(SOURCE INFORMATION Opens)

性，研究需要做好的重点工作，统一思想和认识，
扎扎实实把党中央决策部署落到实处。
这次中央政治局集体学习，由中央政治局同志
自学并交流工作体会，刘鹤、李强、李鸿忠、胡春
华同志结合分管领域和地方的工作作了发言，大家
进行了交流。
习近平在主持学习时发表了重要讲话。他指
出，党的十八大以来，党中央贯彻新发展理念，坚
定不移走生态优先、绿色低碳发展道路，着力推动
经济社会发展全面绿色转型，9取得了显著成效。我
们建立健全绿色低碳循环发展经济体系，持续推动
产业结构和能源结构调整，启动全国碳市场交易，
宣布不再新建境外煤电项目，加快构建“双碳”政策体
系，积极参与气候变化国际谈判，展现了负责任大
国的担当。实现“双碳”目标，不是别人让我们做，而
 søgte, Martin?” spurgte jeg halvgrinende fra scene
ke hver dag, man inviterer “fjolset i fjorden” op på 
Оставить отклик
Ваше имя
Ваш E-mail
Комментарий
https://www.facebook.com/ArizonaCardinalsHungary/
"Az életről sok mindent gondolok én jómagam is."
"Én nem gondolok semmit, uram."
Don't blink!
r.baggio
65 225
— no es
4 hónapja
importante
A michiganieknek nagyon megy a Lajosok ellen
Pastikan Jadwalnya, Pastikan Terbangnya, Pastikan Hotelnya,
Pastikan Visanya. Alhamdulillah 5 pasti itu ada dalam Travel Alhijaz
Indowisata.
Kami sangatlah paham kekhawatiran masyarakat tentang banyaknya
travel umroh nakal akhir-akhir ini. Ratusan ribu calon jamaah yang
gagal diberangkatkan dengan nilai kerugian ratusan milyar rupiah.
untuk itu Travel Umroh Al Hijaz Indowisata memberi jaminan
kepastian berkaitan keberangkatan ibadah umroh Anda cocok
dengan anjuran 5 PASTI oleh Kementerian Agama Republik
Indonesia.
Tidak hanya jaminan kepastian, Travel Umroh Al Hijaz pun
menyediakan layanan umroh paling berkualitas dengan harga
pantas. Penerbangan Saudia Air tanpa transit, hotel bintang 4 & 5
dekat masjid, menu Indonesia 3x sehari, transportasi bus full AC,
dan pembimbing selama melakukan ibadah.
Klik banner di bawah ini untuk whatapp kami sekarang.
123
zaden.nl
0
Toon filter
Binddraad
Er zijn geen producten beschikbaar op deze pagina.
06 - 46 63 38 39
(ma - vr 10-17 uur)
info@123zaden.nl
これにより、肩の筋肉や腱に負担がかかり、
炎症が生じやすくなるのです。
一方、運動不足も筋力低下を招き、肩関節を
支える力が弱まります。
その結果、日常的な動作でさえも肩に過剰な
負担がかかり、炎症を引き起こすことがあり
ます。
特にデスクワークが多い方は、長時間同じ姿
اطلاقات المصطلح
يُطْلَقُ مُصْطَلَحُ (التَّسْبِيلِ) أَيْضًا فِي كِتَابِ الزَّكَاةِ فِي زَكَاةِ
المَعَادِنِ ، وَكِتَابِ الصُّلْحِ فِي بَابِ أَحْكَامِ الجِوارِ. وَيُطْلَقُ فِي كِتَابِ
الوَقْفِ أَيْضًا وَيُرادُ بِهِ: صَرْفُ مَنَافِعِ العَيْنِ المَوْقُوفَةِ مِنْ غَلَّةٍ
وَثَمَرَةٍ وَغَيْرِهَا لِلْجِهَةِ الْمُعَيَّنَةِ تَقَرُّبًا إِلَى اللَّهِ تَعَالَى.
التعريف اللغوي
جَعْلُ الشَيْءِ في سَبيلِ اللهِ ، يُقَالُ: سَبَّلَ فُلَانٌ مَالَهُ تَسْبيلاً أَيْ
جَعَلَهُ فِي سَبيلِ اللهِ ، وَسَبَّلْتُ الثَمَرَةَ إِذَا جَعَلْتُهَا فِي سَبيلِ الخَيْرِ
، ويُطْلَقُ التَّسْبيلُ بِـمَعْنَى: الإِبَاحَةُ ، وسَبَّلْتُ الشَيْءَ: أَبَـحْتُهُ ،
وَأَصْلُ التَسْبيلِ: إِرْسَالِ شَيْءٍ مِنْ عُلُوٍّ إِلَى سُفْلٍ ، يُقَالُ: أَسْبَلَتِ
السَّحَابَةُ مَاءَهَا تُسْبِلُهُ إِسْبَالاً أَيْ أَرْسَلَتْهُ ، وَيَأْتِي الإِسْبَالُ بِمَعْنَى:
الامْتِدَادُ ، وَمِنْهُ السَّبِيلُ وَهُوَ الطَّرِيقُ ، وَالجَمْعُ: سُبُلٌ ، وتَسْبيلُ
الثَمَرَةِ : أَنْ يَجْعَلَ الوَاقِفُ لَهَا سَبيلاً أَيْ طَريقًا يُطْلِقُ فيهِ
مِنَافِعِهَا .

(SOURCE INFORMATION Closes)

» DIRECTIONS: Word for word, copy every entry.

» RESULT OF THE EXERCISE:
性，研究需要做好的重点工作，统一思想和认识，
扎扎实实把党中央决策部署落到实处。
这次中央政治局集体学习，由中央政治局同志
自学并交流工作体会，刘鹤、李强、李鸿忠、胡春
华同志结合分管领域和地方的工作作了发言，大家
进行了交流。
习近平在主持学习时发表了重要讲话。他指
出，党的十八大以来，党中央贯彻新发展理念，坚
定不移走生态优先、绿色低碳发展道路，着力推动
经济社会发展全面绿色转型，9取得了显著成效。我
们建立健全绿色低碳循环发展经济体系，持续推动
产业结构和能源结构调整，启动全国碳市场交易，
宣布不再新建境外煤电项目，加快构建“双碳”政策体
系，积极参与气候变化国际谈判，展现了负责任大
国的担当。实现“双碳”目标，不是别人让我们做，而
 søgte, Martin?” spurgte jeg halvgrinende fra scene
ke hver dag, man inviterer “fjolset i fjorden” op på 
Оставить отклик
Ваше имя
Ваш E-mail
Комментарий
https://www.facebook.com/ArizonaCardinalsHungary/
"Az életről sok mindent gondolok én jómagam is."
"Én nem gondolok semmit, uram."
Don't blink!
r.baggio
65 225
— no es
4 hónapja
importante
A michiganieknek nagyon megy a Lajosok ellen
Pastikan Jadwalnya, Pastikan Terbangnya, Pastikan Hotelnya,
Pastikan Visanya. Alhamdulillah 5 pasti itu ada dalam Travel Alhijaz
Indowisata.
Kami sangatlah paham kekhawatiran masyarakat tentang banyaknya
travel umroh nakal akhir-akhir ini. Ratusan ribu calon jamaah yang
gagal diberangkatkan dengan nilai kerugian ratusan milyar rupiah.
untuk itu Travel Umroh Al Hijaz Indowisata memberi jaminan
kepastian berkaitan keberangkatan ibadah umroh Anda cocok
dengan anjuran 5 PASTI oleh Kementerian Agama Republik
Indonesia.
Tidak hanya jaminan kepastian, Travel Umroh Al Hijaz pun
menyediakan layanan umroh paling berkualitas dengan harga
pantas. Penerbangan Saudia Air tanpa transit, hotel bintang 4 & 5
dekat masjid, menu Indonesia 3x sehari, transportasi bus full AC,
dan pembimbing selama melakukan ibadah.
Klik banner di bawah ini untuk whatapp kami sekarang.
123
zaden.nl
0
Toon filter
Binddraad
Er zijn geen producten beschikbaar op deze pagina.
06 - 46 63 38 39
(ma - vr 10-17 uur)
info@123zaden.nl
これにより、肩の筋肉や腱に負担がかかり、
炎症が生じやすくなるのです。
一方、運動不足も筋力低下を招き、肩関節を
支える力が弱まります。
その結果、日常的な動作でさえも肩に過剰な
負担がかかり、炎症を引き起こすことがあり
ます。
特にデスクワークが多い方は、長時間同じ姿
اطلاقات المصطلح
يُطْلَقُ مُصْطَلَحُ (التَّسْبِيلِ) أَيْضًا فِي كِتَابِ الزَّكَاةِ فِي زَكَاةِ
المَعَادِنِ ، وَكِتَابِ الصُّلْحِ فِي بَابِ أَحْكَامِ الجِوارِ. وَيُطْلَقُ فِي كِتَابِ
الوَقْفِ أَيْضًا وَيُرادُ بِهِ: صَرْفُ مَنَافِعِ العَيْنِ المَوْقُوفَةِ مِنْ غَلَّةٍ
وَثَمَرَةٍ وَغَيْرِهَا لِلْجِهَةِ الْمُعَيَّنَةِ تَقَرُّبًا إِلَى اللَّهِ تَعَالَى.
التعريف اللغوي
جَعْلُ الشَيْءِ في سَبيلِ اللهِ ، يُقَالُ: سَبَّلَ فُلَانٌ مَالَهُ تَسْبيلاً أَيْ
جَعَلَهُ فِي سَبيلِ اللهِ ، وَسَبَّلْتُ الثَمَرَةَ إِذَا جَعَلْتُهَا فِي سَبيلِ الخَيْرِ
، ويُطْلَقُ التَّسْبيلُ بِـمَعْنَى: الإِبَاحَةُ ، وسَبَّلْتُ الشَيْءَ: أَبَـحْتُهُ ،
وَأَصْلُ التَسْبيلِ: إِرْسَالِ شَيْءٍ مِنْ عُلُوٍّ إِلَى سُفْلٍ ، يُقَالُ: أَسْبَلَتِ
السَّحَابَةُ مَاءَهَا تُسْبِلُهُ إِسْبَالاً أَيْ أَرْسَلَتْهُ ، وَيَأْتِي الإِسْبَالُ بِمَعْنَى:
الامْتِدَادُ ، وَمِنْهُ السَّبِيلُ وَهُوَ الطَّرِيقُ ، وَالجَمْعُ: سُبُلٌ ، وتَسْبيلُ
الثَمَرَةِ : أَنْ يَجْعَلَ الوَاقِفُ لَهَا سَبيلاً أَيْ طَريقًا يُطْلِقُ فيهِ
مِنَافِعِهَا .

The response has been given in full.